One of the funniest moments in VC this week was a piece of rage marketing from General Catalyst.
In a now-viral X post parodying the old Mac vs. PC ads, the venture capital firm — better known as GC — posted a “VC vs GC” video on Wednesday. The VC was played by a tall actor in a baggy shirt and vest with a distinctly large, bald head—an obvious dig at Andreessen Horowitz co-founder Marc Andreessen. (But the real Andreessen never looks this sloppy).
The GC character was played by a thick-headed man with dark hair, white kicks, and a tendency to stare deeply into the camera. It was clear that he was supposed to represent actor Justin Long’s cooler, “hipper” Mac character from the original ads, as opposed to John Hodgman’s “square” PC persona.
GC asks VC about his robotic dog.
The VC explains, “This is Woof AI,” then extols the virtues of the artificial companion (no need to walk it or tell the kids when it dies!) and declares, “You’ll never want a real dog after this.” The VC mentions that his company is leading the seed round and gets the GC to join the cap table.
GC explains how people like real dogs and remarks, “I’d like to hear more, but we actually have a very high bar around liability for these things.”
The VC then kicks the AI dog and the dog kicks him off the screen. The post has now been viewed 2.4 million times with hundreds of shares and comments and thousands of likes.
I’d have to read so much between the lines that I’d fall off the page and look at another book to unpack, but I’ll try anyway. The message, roughly: Other VCs, specifically a16z, will fund anything. GC won’t do it. (I asked about it. GC didn’t answer.)
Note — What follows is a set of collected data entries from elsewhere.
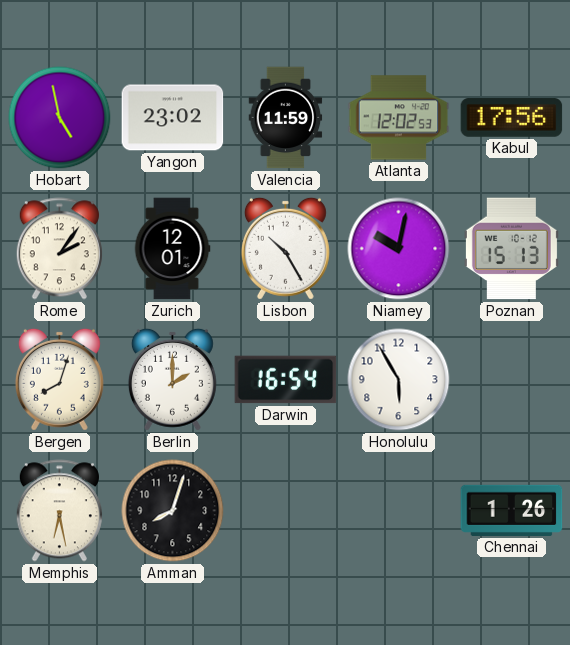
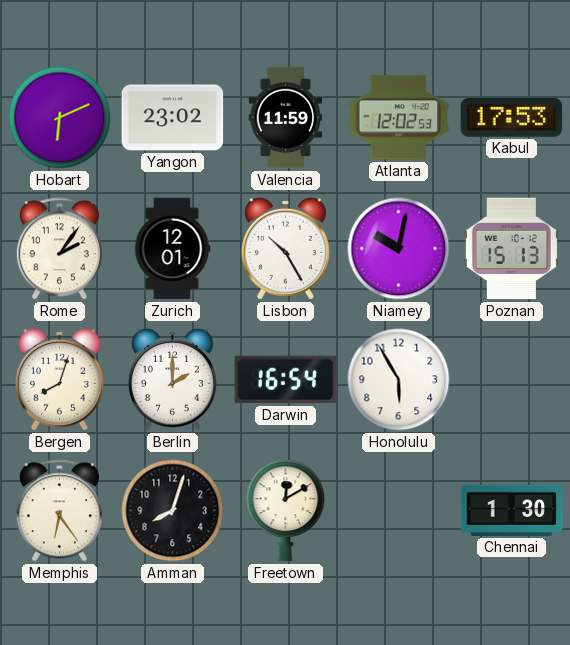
Hobart: 4:58 -> 6:11
Kabul: 17:56 -> 17:53
Memphis: 6:28 -> 6:24
Freetown: none -> 12:10
Chennai: 1:26 -> 1:30
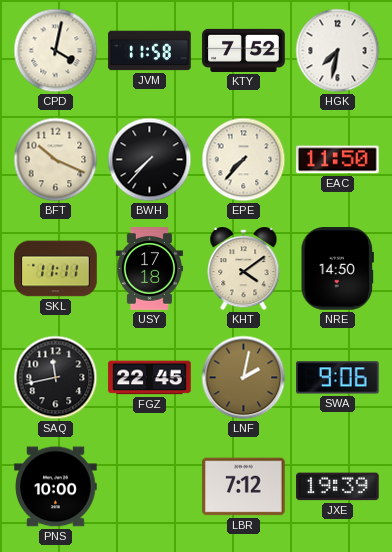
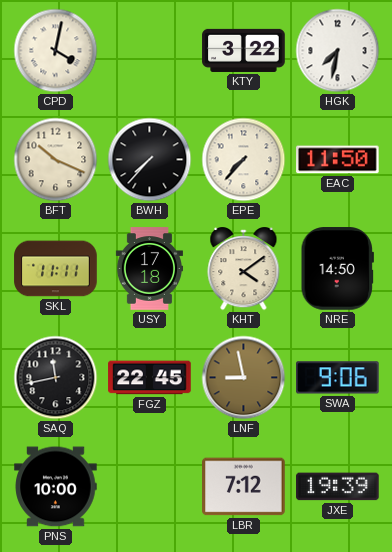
JVM: 11:58 -> none
KTY: 7:52 -> 3:22
LNF: 2:02 -> 8:58
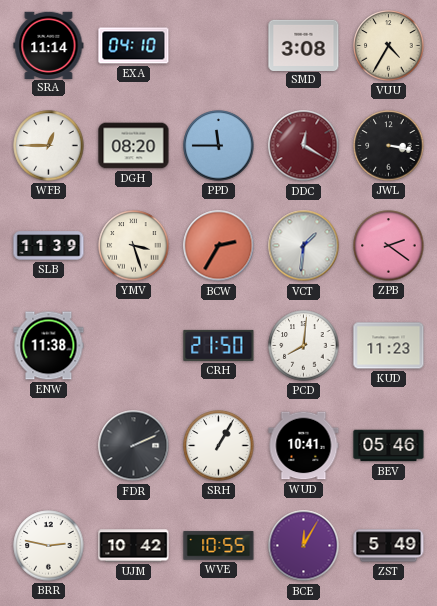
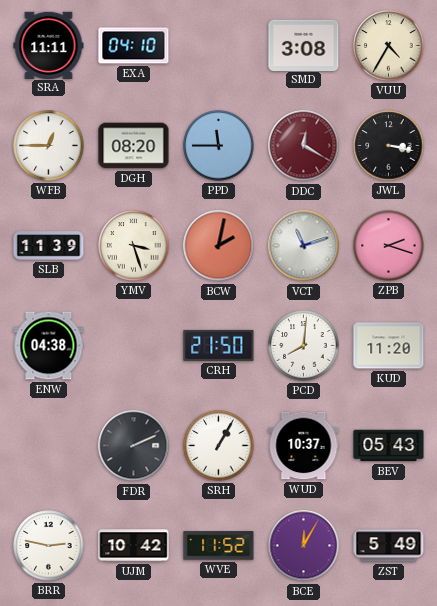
SRA: 11:14 -> 11:11
BCW: 2:35 -> 2:02
VCT: 1:31 -> 11:12
ZPB: 2:21 -> 2:18
ENW: 11:38 -> 04:38
KUD: 11:23 -> 11:20
WUD: 10:41 -> 10:37
BEV: 05:46 -> 05:43
WVE: 10:55 -> 11:52
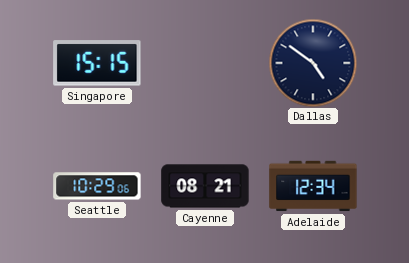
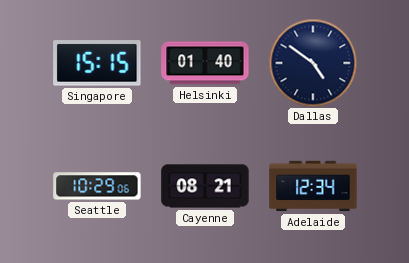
Helsinki: none -> 01:40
It’s a pointed argument, if so, and not entirely without foundation. Andreessen’s firm often invests in companies seen as controversial, such as surveillance startup Flock Safety, AI marker Cluely and Adam Neumann’s Flow. But the same measure could just as easily be applied to General Catalyst. GC’s portfolio includes Anduril, Perceptaand Polymarket.
My first point is that GC wanted to show a character like a16z kicking a dog, without anyone actually kicking a real dog because that would be a big problem.
Many of the comments on the video seemed to find the video, and the option to post it, cringe. They liked it and loved it very much.
Compulsive X user Andreessen himself couldn’t resist answering, many, many times. He said it made the GC look “hypocritical” and said, “Stay tuned for our upcoming ad campaign, “We’re the VC that doesn’t scoff at your idea.'” It just kept going from there. My personal favorite was: “The thing they got right is the relative heights.”
As others have noted, you know you’ve hit the right rage bait when the target takes it.
There were abundance of a16z partners and executives who also came to Andreessen’s defense. So much so that the reactions attracted them many comments. My personal favorite in this category was from VSC Ventures VC Jay Kapoor: “The GC vs. A16Z beef is like Kendrick vs. Drake for people who know what a 409A valuation is.”